Getting Started

From UFRC
Jump to navigation Jump to search

Getting an account

To get an account at the UF HPC Center, you need to put a request in at our request page. That page is located here.

Logging In

To login to the cluster, you need an SSH client of some sort. If you are using a linux or unix based system, there is most likely one already available to you in a shell, and you can get to your account very quickly.

If you are having problems connecting to your account, please let the HPC Staff know by submitting a Bugzilla Request.

Linux / Unix

So, here is how you would go about logging in via a linux or unix account:

test@puppy:~$ ssh test@submit.hpc.ufl.edu
test@submit.hpc.ufl.edu's password:
Last login: Fri Feb  9 00:03:38 2007 from wsip-70-168-187-166.ga.at.cox.net
[test@submit ~]$

The command ssh test@submit.hpc.ufl.edu is what you would type in at a command prompt on your system. After this, it asks you for a password, which you type in. After that, you are logged in and ready to work.

Windows

For Microsoft Windows, things are a bit trickier. Windows does not come with a built-in SSH client, and this makes things difficult. What you have to do is download a client from the Internet and install it, then use that client. We recommend the following:

  • For a shell client, Putty
  • For a file transfer client, WinSCP

Both of the above clients have documentation at their websites, so I will not go into it here.
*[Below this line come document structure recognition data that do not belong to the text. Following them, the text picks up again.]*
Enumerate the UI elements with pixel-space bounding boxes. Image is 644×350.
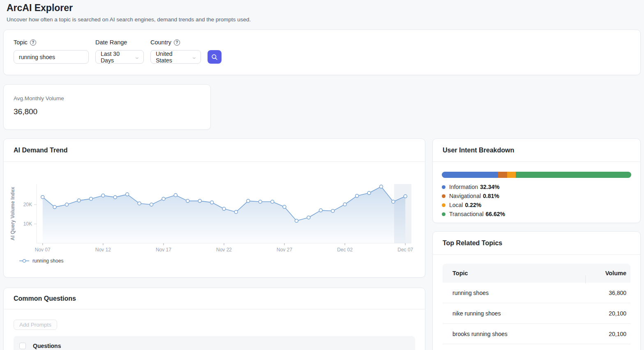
trend-data-point[interactable] <box>77 199 81 202</box>
avg-monthly-volume-label: Avg.Monthly Volume <box>14 95 201 101</box>
questions-card-title: Common Questions <box>4 288 425 309</box>
trend-data-point[interactable] <box>126 193 129 196</box>
trend-data-point[interactable] <box>102 194 105 197</box>
intent-percentage: 32.34% <box>480 184 499 190</box>
trend-data-point[interactable] <box>319 209 322 212</box>
trend-area <box>43 187 406 243</box>
intent-stacked-bar[interactable] <box>442 172 631 178</box>
questions-column-label: Questions <box>33 343 61 349</box>
intent-bar-segment-navigational[interactable] <box>498 172 507 178</box>
country-label: Country <box>150 39 171 46</box>
trend-data-point[interactable] <box>380 185 383 188</box>
avg-monthly-volume-value: 36,800 <box>14 107 201 116</box>
legend-dot-icon <box>442 185 445 189</box>
trend-data-point[interactable] <box>355 194 359 198</box>
legend-line-marker-icon <box>19 259 29 263</box>
common-questions-card: Common Questions Add Prompts Questions <box>3 288 425 350</box>
trend-data-point[interactable] <box>89 197 92 200</box>
intent-legend-item-navigational: Navigational0.81% <box>442 191 631 200</box>
related-table-header: Topic Volume <box>443 264 630 283</box>
ai-demand-trend-card: AI Demand Trend 10K20KAI Query Volume In… <box>3 138 425 278</box>
search-button[interactable] <box>208 50 222 64</box>
trend-data-point[interactable] <box>295 219 298 223</box>
country-value: United States <box>156 51 189 64</box>
trend-data-point[interactable] <box>367 191 371 195</box>
trend-data-point[interactable] <box>222 207 226 210</box>
trend-data-point[interactable] <box>174 193 177 197</box>
intent-percentage: 0.81% <box>483 193 499 199</box>
trend-data-point[interactable] <box>53 205 56 209</box>
related-table-body: running shoes36,800nike running shoes20,… <box>443 283 630 344</box>
y-tick-label: 20K <box>23 202 32 207</box>
intent-legend: Information32.34%Navigational0.81%Local0… <box>442 182 631 219</box>
trend-legend[interactable]: running shoes <box>19 258 63 264</box>
user-intent-breakdown-card: User Intent Breakdown Information32.34%N… <box>432 138 641 223</box>
x-tick-label: Dec 02 <box>337 247 353 253</box>
related-topic-row: running shoes36,800 <box>443 283 630 303</box>
topic-help-icon[interactable]: ? <box>30 39 36 46</box>
intent-card-title: User Intent Breakdown <box>433 139 640 162</box>
intent-legend-item-information: Information32.34% <box>442 182 631 191</box>
trend-line-chart[interactable]: 10K20KAI Query Volume IndexNov 07Nov 12N… <box>4 162 426 257</box>
x-tick-label: Nov 12 <box>95 247 111 253</box>
date-range-select[interactable]: Last 30 Days ⌄ <box>95 50 144 64</box>
trend-data-point[interactable] <box>307 216 310 219</box>
chevron-down-icon: ⌄ <box>191 54 197 60</box>
intent-bar-segment-information[interactable] <box>442 172 498 178</box>
x-tick-label: Dec 07 <box>397 247 413 253</box>
related-volume-cell: 20,100 <box>585 331 630 337</box>
page-subtitle: Uncover how often a topic is searched on… <box>7 16 251 23</box>
trend-data-point[interactable] <box>259 200 262 203</box>
legend-dot-icon <box>442 203 445 207</box>
topic-input[interactable] <box>14 50 89 64</box>
legend-dot-icon <box>442 194 445 198</box>
trend-data-point[interactable] <box>113 196 117 199</box>
topic-field: Topic ? <box>14 39 89 64</box>
x-tick-label: Nov 22 <box>216 247 232 253</box>
trend-data-point[interactable] <box>343 203 346 206</box>
trend-data-point[interactable] <box>210 201 214 204</box>
related-card-title: Top Related Topics <box>433 232 640 255</box>
intent-label: Transactional <box>449 211 484 217</box>
intent-legend-item-local: Local0.22% <box>442 200 631 210</box>
trend-data-point[interactable] <box>65 203 69 206</box>
trend-data-point[interactable] <box>186 199 189 203</box>
column-divider <box>585 275 586 283</box>
trend-card-title: AI Demand Trend <box>4 139 425 162</box>
intent-bar-segment-transactional[interactable] <box>516 172 631 178</box>
trend-data-point[interactable] <box>247 199 250 203</box>
trend-data-point[interactable] <box>162 197 165 200</box>
add-prompts-button[interactable]: Add Prompts <box>14 320 57 330</box>
intent-bar-segment-local[interactable] <box>507 172 516 178</box>
trend-data-point[interactable] <box>283 205 286 209</box>
related-column-volume: Volume <box>585 270 630 276</box>
select-all-checkbox[interactable] <box>19 343 26 349</box>
related-volume-cell: 36,800 <box>585 290 630 296</box>
page-title: ArcAI Explorer <box>7 2 73 14</box>
trend-data-point[interactable] <box>271 200 274 203</box>
trend-data-point[interactable] <box>198 199 201 203</box>
related-volume-cell: 20,100 <box>585 310 630 317</box>
intent-label: Information <box>449 184 478 190</box>
date-range-label: Date Range <box>95 39 127 46</box>
trend-data-point[interactable] <box>150 203 153 206</box>
related-topic-row: nike running shoes20,100 <box>443 303 630 324</box>
country-select[interactable]: United States ⌄ <box>150 50 201 64</box>
country-field: Country ? United States ⌄ <box>150 39 201 64</box>
country-help-icon[interactable]: ? <box>174 39 180 46</box>
intent-legend-item-transactional: Transactional66.62% <box>442 210 631 219</box>
avg-monthly-volume-card: Avg.Monthly Volume 36,800 <box>3 84 211 130</box>
intent-percentage: 0.22% <box>465 202 481 208</box>
trend-data-point[interactable] <box>331 210 335 213</box>
top-related-topics-card: Top Related Topics Topic Volume running … <box>432 231 641 350</box>
related-topic-cell: nike running shoes <box>443 310 585 317</box>
trend-data-point[interactable] <box>41 196 44 199</box>
trend-data-point[interactable] <box>392 200 395 203</box>
related-column-topic: Topic <box>443 270 585 276</box>
trend-data-point[interactable] <box>234 210 238 214</box>
y-tick-label: 10K <box>23 221 32 227</box>
trend-data-point[interactable] <box>404 195 407 198</box>
intent-percentage: 66.62% <box>486 211 505 217</box>
y-axis-title: AI Query Volume Index <box>10 187 16 240</box>
trend-data-point[interactable] <box>138 202 141 205</box>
Once you are logged in and have a prompt that resembles that in the Unix / Linux section above, you can continue with this tutorial.

Passwords

The passwords assigned to users at the HPC Center expire every six months. If you receive a message stating that it is about to expire, you cna reset it by using the following commands:

$ passwd
Enter new UNIX password:
Retype new UNIX password:

As you can see above, the system will ask for the password twice as it wants to confirm that you have typed it in correctly. Nothing will be displayed when you are typing the actual password.

Changing your Password

In order to change your password to something perhaps a little easier to remember than the password supplied, which typically looks like a line of static, you can do the following:

$ passwd
Changing password for user <YOUR USERNAME>.
Enter login(LDAP) password: 
New UNIX password: 
Retype new UNIX password: 
New password: 
Re-enter new password: 
LDAP password information changed for <YOUR USERNAME>
passwd: all authentication tokens updated successfully.

The above asks for your old password, then asks for your new password a total of four times. This seems like a lot, but it is actually a nice thing because it does the following:

  • Makes sure that you are entering your new password correctly.
  • Does a bit of training your fingers for muscle memory.

Looking Around

We expect the users of the HPC Center cluster to already have a working knowledge of the linux operating system, so we are not going to go into detail here on using the operating system. Below are some links to webpages that describe a lot of this, however:

File System

We have a structured file system that is important to know about. Please read about it here: HPC File System

Editing

Editing files on the cluster can be done through a couple of different methods...

In-System Editors

  • vi - vi is the basic editor for a number of people. Using the editor is not necessarily intuitive, so we have provided a link to a tutorial.
  • emacs - emacs is a much heavier duty editor, but again has the problem of having commands that are non-intuitive. Again, we have provided a link to a tutorial for this editor.

External Editors

You can also use your favorite editor on your local machine and then transfer the files over to the HPC Cluster afterwards. One caveat to this is that with files created on Windows machines, very often extra characters get injected into text files which can cause major problems when it comes time to interpret the files. If this happens, there is a utility called dos2unix that you can use to remove the extra characters.

Running Jobs

General Scheduling

Jobs from faculty investors in the HPC Center are now favored over jobs from groups who did not invest in the HPC Center.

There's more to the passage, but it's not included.